§ **DATA TO USE**:
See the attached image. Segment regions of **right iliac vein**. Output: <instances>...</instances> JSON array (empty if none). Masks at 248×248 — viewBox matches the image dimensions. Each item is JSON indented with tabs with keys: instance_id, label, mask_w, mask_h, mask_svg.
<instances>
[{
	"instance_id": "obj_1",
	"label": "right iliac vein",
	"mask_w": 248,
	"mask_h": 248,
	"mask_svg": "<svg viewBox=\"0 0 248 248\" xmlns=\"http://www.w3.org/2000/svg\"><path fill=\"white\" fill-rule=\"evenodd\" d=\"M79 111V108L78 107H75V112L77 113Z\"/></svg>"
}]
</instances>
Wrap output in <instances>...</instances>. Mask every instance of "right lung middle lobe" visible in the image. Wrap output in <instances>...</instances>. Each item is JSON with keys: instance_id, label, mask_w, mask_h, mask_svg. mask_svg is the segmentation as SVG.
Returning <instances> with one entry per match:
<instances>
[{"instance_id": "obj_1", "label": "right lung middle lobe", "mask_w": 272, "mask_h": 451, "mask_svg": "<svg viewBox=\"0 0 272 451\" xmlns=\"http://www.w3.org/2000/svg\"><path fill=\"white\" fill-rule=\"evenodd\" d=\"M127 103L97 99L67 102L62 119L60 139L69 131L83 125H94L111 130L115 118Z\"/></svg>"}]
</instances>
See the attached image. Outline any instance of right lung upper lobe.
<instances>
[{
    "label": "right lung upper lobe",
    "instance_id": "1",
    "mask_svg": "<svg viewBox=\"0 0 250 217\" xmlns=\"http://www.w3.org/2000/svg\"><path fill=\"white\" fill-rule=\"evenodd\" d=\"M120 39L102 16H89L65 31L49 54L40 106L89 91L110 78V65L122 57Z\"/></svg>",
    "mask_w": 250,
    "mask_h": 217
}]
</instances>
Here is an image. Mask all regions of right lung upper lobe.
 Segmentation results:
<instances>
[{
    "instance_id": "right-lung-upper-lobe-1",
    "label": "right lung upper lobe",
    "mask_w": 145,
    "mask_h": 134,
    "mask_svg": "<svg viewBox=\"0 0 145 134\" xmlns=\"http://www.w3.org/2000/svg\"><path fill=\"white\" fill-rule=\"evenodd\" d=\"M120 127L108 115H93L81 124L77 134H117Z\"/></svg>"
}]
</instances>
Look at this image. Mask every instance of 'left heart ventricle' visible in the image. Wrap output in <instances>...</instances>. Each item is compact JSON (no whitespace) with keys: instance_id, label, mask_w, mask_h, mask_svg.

§ **PROBLEM STATEMENT**:
Give the data again exactly, line for line.

§ **REPLY**:
See the attached image. Segment regions of **right iliac vein**. Output: <instances>...</instances> JSON array (empty if none). Masks at 248×248 — viewBox matches the image dimensions. Each item is JSON indented with tabs with keys: instance_id, label, mask_w, mask_h, mask_svg.
<instances>
[{
	"instance_id": "obj_1",
	"label": "right iliac vein",
	"mask_w": 248,
	"mask_h": 248,
	"mask_svg": "<svg viewBox=\"0 0 248 248\" xmlns=\"http://www.w3.org/2000/svg\"><path fill=\"white\" fill-rule=\"evenodd\" d=\"M79 111V108L78 107H75V112L77 113Z\"/></svg>"
}]
</instances>
Wrap output in <instances>...</instances>. Mask every instance of "right lung middle lobe" visible in the image. Wrap output in <instances>...</instances>. Each item is JSON with keys: instance_id, label, mask_w, mask_h, mask_svg. mask_svg is the segmentation as SVG.
Returning <instances> with one entry per match:
<instances>
[{"instance_id": "obj_1", "label": "right lung middle lobe", "mask_w": 272, "mask_h": 451, "mask_svg": "<svg viewBox=\"0 0 272 451\" xmlns=\"http://www.w3.org/2000/svg\"><path fill=\"white\" fill-rule=\"evenodd\" d=\"M127 103L97 99L67 102L62 119L60 139L69 131L83 125H94L111 130L115 118Z\"/></svg>"}]
</instances>
See the attached image. Outline any instance of right lung upper lobe.
<instances>
[{
    "label": "right lung upper lobe",
    "instance_id": "1",
    "mask_svg": "<svg viewBox=\"0 0 250 217\" xmlns=\"http://www.w3.org/2000/svg\"><path fill=\"white\" fill-rule=\"evenodd\" d=\"M120 39L102 16H89L65 31L49 54L40 106L89 91L110 78V65L122 57Z\"/></svg>",
    "mask_w": 250,
    "mask_h": 217
}]
</instances>
Here is an image. Mask all regions of right lung upper lobe.
 Segmentation results:
<instances>
[{
    "instance_id": "right-lung-upper-lobe-1",
    "label": "right lung upper lobe",
    "mask_w": 145,
    "mask_h": 134,
    "mask_svg": "<svg viewBox=\"0 0 145 134\" xmlns=\"http://www.w3.org/2000/svg\"><path fill=\"white\" fill-rule=\"evenodd\" d=\"M120 127L108 115H93L81 124L77 134H117Z\"/></svg>"
}]
</instances>
Look at this image. Mask every instance of 'left heart ventricle' visible in the image. Wrap output in <instances>...</instances>. Each item is compact JSON (no whitespace) with keys: instance_id, label, mask_w, mask_h, mask_svg.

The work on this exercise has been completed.